Аполлон Григорьев, и в жизни своей, в быту испытывавший падение за падением, в том числе самого низменного, по крайней мере низинного свойства, не чета эффектному низвержению воспетой им падучей звезды, пуще того, свои падения провоцировавший, и был воплощением «разрушения гармонии». Но Каролина Павлова…
Она ничуть не хотела быть таковой, никак не провоцируя, по крайней мере сознательно, свои беды, свою чуждость в кругу, казалось бы, близком («Языков принимает в круг настоящих славян — немку», — острил немец барон Розен, либреттист оперы «Жизнь за царя», но и благороднейший Хомяков подозревал в Павловой недостаточную идеологическую «русскость»). Она не заслужила одиночества и заброшенности долгих последних лет, где счастливейшим исключением было дружество с А. К. Толстым, дававшее, между прочим, и заработок: Каролина Карловна перевела на немецкий пьесы «Смерть Иоанна Грозного» и «Царь Федор Иоаннович».
Не хотела, не заслужила, и ее «кометность» — страшный подарок судьбы, не раз испытавшей ее на разрыв. А сила этой женщины проявилась в способности преобразить одиночество в духовную независимость, перелить в творчество. Как сказал Иван Аксаков, полагавший, будто уличает ее в бессердечии, все «ушло в стихи».
Да. Слава Богу, ушло. Вошло. Значит, осталось.
ДВУХ СТАНОВ НЕ БОЕЦ, или РУССКИЙ ВОЛЬНООТПУЩЕННИК А.К.Толстой
..Дозволь дышать и петь на воле!
Жизнь графа Алексея Константиновича Толстого (1817–1875) с первых лет обещала быть необыкновенной.
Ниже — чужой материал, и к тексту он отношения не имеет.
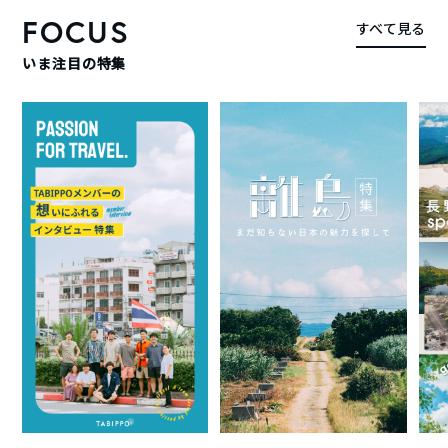
FOCUS
すべて見る
いま注目の特集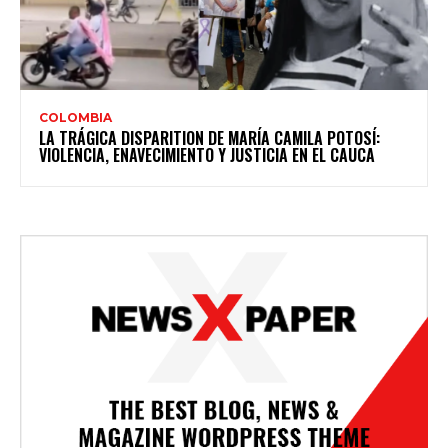
COLOMBIA
LA TRÁGICA DISPARITION DE MARÍA CAMILA POTOSÍ:
VIOLENCIA, ENAVECIMIENTO Y JUSTICIA EN EL CAUCA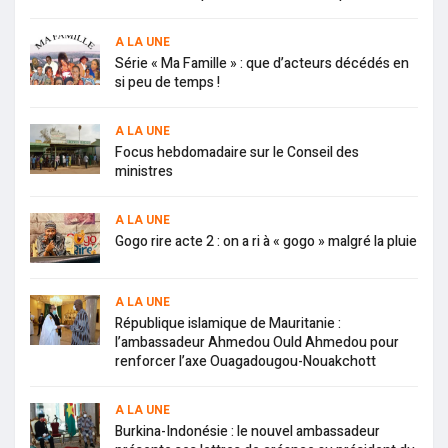
A LA UNE
Série « Ma Famille » : que d’acteurs décédés en
si peu de temps !
A LA UNE
Focus hebdomadaire sur le Conseil des
ministres
A LA UNE
Gogo rire acte 2 : on a ri à « gogo » malgré la pluie
A LA UNE
République islamique de Mauritanie :
l’ambassadeur Ahmedou Ould Ahmedou pour
renforcer l’axe Ouagadougou-Nouakchott
A LA UNE
Burkina-Indonésie : le nouvel ambassadeur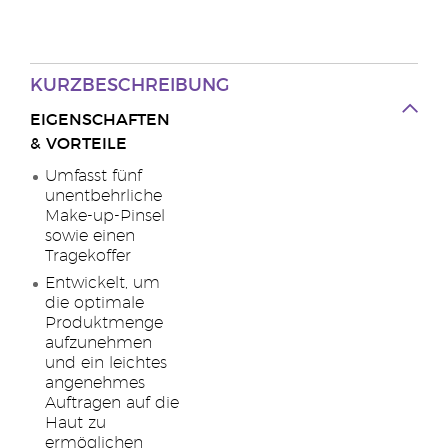
KURZBESCHREIBUNG
EIGENSCHAFTEN
& VORTEILE
Umfasst fünf
unentbehrliche
Make-up-Pinsel
sowie einen
Tragekoffer
Entwickelt, um
die optimale
Produktmenge
aufzunehmen
und ein leichtes
angenehmes
Auftragen auf die
Haut zu
ermöglichen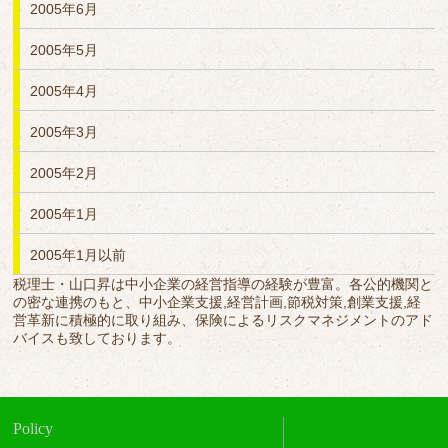
2005年6月
2005年5月
2005年4月
2005年3月
2005年2月
2005年1月
2005年1月以前
税理士・山口昇は中小企業の経営指導の経験が豊富。各公的機関と
の密な連携のもと、中小企業支援,経営計画,節税対策,創業支援,経
営革新に積極的に取り組み、保険によるリスクマネジメントのアド
バイスも致しております。
Policy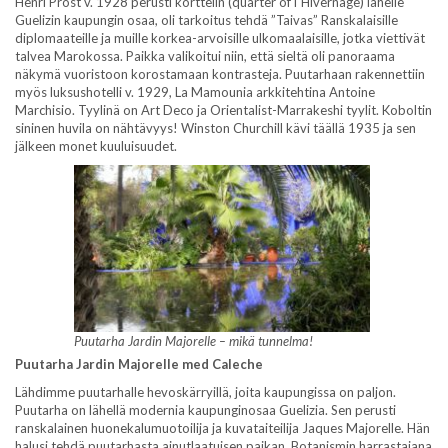
Henri Prost v. 1928 perusti korttelin (quarter of l`Hivernage) lähelle
Guelizin kaupungin osaa, oli tarkoitus tehdä ”Taivas” Ranskalaisille
diplomaateille ja muille korkea-arvoisille ulkomaalaisille, jotka viettivät
talvea Marokossa. Paikka valikoitui niin, että sieltä oli panoraama
näkymä vuoristoon korostamaan kontrasteja. Puutarhaan rakennettiin
myös luksushotelli v. 1929, La Mamounia arkkitehtina Antoine
Marchisio. Tyylinä on Art Deco ja Orientalist-Marrakeshi tyylit. Koboltin
sininen huvila on nähtävyys! Winston Churchill kävi täällä 1935 ja sen
jälkeen monet kuuluisuudet.
Puutarha Jardin Majorelle – mikä tunnelma!
Puutarha Jardin Majorelle med Caleche
Lähdimme puutarhalle hevoskärryillä, joita kaupungissa on paljon.
Puutarha on lähellä modernia kaupunginosaa Guelizia. Sen perusti
ranskalainen huonekalumuotoilija ja kuvataiteilija Jaques Majorelle. Hän
halusi tehdä puutarhasta ainutlaatuisen paikan. Botanismin harrastajana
«Рос и воспитывался Толстой у дяди по матери, у Перовского, в медвежьей Черниговщине, но уже восьми лет, через поэта Жуковского, был представлен своему ровеснику, будущему императору Александру II, с которым и остался в большой близости и дружбе на всю жизнь. Так же противоположно пошло и дальше: то черниговская глушь, то Петербург и Европа — отрочество Толстой почти сплошь провел в заграничных путешествиях с матерью и дядей, горячим поклонником Запада и западного искусства. И в отрочестве судьба осчастливила его еще тем, что он был с дядей у Гете, в его веймарском доме, и сидел у Гете на коленях».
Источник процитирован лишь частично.